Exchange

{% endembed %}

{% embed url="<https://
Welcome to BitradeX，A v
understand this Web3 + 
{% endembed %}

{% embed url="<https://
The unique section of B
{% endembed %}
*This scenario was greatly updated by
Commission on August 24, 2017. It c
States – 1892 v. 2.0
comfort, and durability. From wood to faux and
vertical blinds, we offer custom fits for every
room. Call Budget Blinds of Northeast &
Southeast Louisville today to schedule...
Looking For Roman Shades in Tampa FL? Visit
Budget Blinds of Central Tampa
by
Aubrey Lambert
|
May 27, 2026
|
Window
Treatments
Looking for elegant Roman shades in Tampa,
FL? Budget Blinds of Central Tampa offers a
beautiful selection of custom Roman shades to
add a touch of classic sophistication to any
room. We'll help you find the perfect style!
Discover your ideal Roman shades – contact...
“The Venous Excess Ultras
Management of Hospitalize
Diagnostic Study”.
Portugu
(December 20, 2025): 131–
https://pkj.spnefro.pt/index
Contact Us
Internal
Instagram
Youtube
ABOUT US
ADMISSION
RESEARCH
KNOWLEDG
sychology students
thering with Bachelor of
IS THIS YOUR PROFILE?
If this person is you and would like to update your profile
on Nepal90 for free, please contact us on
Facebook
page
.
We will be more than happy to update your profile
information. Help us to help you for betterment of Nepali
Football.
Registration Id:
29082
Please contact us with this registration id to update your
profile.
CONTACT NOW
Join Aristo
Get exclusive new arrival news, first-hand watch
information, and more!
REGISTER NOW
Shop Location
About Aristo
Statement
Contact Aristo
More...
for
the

...

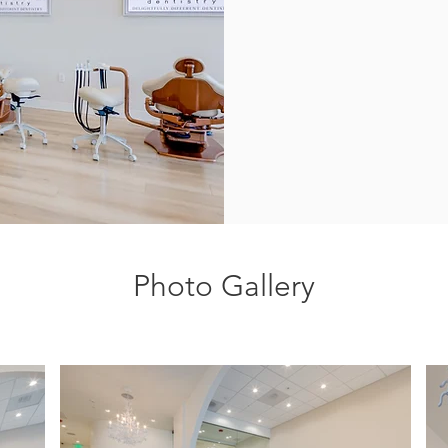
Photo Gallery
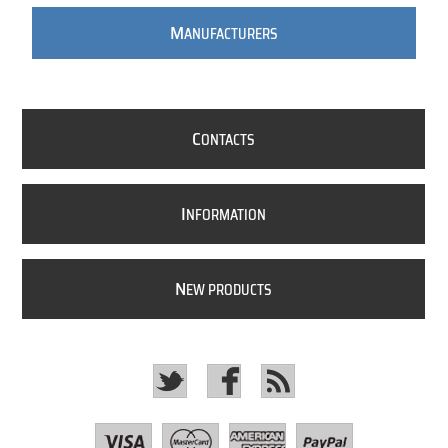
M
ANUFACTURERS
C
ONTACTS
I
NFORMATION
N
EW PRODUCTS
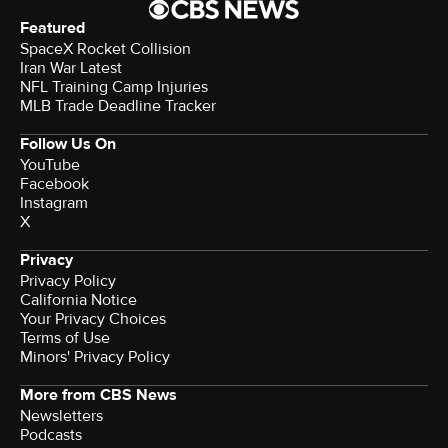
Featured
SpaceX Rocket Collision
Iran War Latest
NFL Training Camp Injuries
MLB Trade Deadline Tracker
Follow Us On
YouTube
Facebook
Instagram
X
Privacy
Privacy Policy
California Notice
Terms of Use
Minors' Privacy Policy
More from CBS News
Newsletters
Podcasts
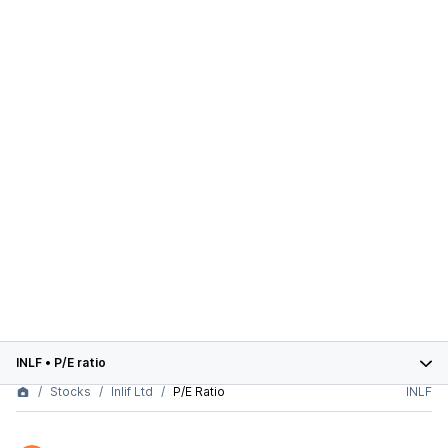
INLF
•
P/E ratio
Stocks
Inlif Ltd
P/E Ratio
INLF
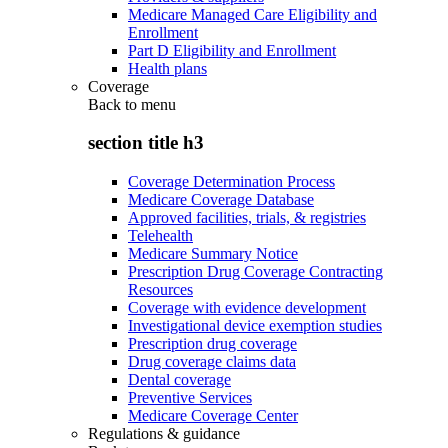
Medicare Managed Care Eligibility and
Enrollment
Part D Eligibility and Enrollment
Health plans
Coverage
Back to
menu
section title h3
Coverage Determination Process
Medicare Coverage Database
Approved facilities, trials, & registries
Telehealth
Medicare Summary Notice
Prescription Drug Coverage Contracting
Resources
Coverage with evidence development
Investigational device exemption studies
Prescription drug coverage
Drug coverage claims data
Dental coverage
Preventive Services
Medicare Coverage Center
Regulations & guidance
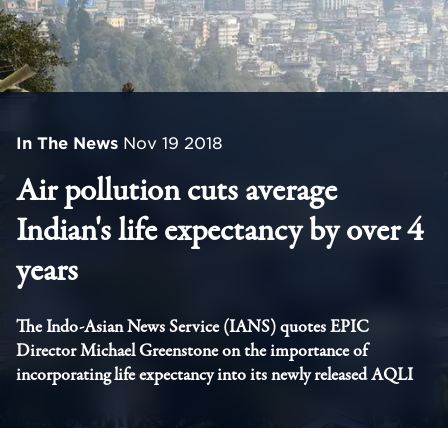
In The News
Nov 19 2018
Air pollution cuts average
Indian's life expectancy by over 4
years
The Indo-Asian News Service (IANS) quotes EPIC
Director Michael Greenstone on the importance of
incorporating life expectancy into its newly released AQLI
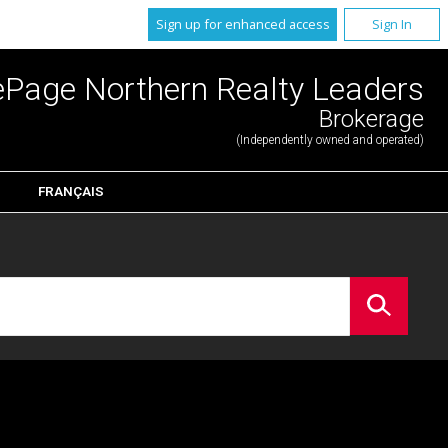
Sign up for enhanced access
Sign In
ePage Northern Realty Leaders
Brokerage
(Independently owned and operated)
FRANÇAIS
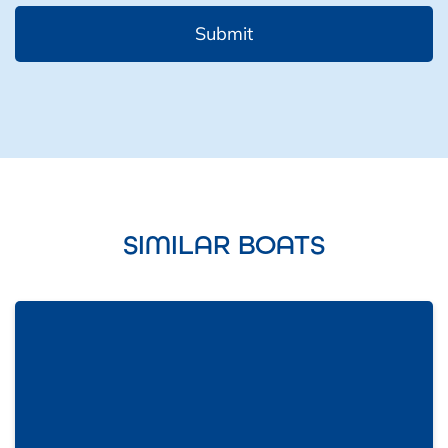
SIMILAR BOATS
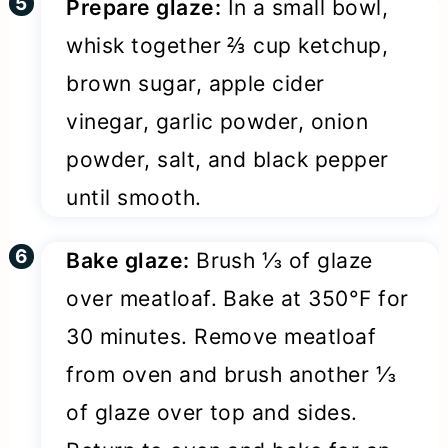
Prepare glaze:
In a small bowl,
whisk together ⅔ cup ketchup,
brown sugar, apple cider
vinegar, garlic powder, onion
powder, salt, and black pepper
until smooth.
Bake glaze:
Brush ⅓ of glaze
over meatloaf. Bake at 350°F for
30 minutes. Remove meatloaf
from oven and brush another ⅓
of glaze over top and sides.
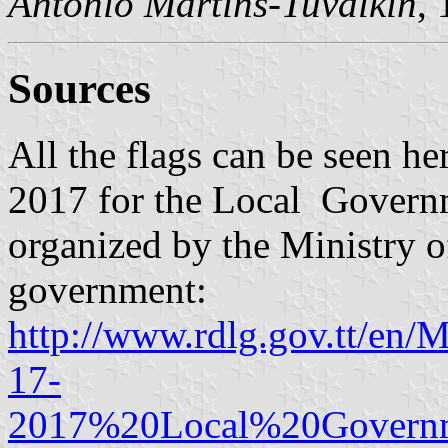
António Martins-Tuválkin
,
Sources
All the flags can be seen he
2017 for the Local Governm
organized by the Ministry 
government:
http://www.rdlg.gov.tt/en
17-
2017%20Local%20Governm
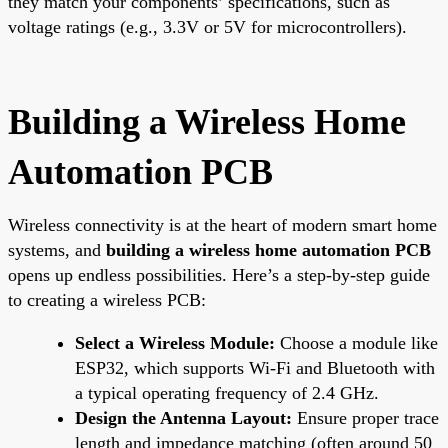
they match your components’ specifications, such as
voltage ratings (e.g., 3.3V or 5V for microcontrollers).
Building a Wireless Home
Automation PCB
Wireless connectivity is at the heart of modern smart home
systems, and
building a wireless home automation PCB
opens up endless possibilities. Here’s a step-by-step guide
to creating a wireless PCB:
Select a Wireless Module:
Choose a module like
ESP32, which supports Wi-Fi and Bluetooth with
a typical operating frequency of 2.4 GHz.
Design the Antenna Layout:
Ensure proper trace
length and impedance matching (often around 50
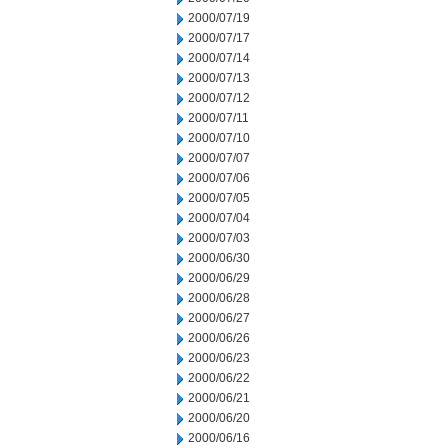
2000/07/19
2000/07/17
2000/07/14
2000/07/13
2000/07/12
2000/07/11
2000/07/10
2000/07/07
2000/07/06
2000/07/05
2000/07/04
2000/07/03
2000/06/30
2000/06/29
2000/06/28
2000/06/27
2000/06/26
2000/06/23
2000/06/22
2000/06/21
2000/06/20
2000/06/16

--

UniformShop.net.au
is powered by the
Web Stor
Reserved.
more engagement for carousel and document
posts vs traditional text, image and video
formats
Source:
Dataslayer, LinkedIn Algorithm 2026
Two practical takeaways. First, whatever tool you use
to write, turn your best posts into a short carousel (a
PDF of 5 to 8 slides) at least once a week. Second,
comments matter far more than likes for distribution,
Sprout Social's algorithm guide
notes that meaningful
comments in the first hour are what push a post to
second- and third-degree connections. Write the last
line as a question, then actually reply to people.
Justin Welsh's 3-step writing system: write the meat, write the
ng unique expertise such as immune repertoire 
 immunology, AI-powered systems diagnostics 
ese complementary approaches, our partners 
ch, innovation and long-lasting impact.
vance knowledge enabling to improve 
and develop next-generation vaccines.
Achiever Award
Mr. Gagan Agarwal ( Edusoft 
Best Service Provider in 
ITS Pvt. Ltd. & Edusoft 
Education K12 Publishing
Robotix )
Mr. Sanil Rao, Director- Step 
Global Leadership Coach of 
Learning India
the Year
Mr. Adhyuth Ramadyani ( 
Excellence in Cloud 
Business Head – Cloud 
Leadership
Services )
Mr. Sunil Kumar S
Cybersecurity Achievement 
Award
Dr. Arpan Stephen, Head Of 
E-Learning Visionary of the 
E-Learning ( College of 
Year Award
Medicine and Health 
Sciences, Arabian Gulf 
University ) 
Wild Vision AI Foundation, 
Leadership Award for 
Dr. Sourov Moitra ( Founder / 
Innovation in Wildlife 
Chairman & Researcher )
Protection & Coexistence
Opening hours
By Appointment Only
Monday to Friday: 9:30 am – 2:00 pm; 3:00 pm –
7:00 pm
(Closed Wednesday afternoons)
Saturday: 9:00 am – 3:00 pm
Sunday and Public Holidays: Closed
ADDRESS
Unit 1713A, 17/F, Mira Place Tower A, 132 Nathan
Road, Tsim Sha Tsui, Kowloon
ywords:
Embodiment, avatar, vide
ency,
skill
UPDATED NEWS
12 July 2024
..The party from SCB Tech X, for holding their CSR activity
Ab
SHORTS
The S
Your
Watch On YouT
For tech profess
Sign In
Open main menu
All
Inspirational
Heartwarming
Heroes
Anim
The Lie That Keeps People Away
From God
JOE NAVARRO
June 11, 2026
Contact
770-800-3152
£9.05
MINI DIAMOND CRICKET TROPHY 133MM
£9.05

- **Work required**:
Throughout the material above, find lines holding the word "custom", then copy them.

- **Result below**:
vertical blinds, we offer custom fits for every
beautiful selection of custom Roman shades to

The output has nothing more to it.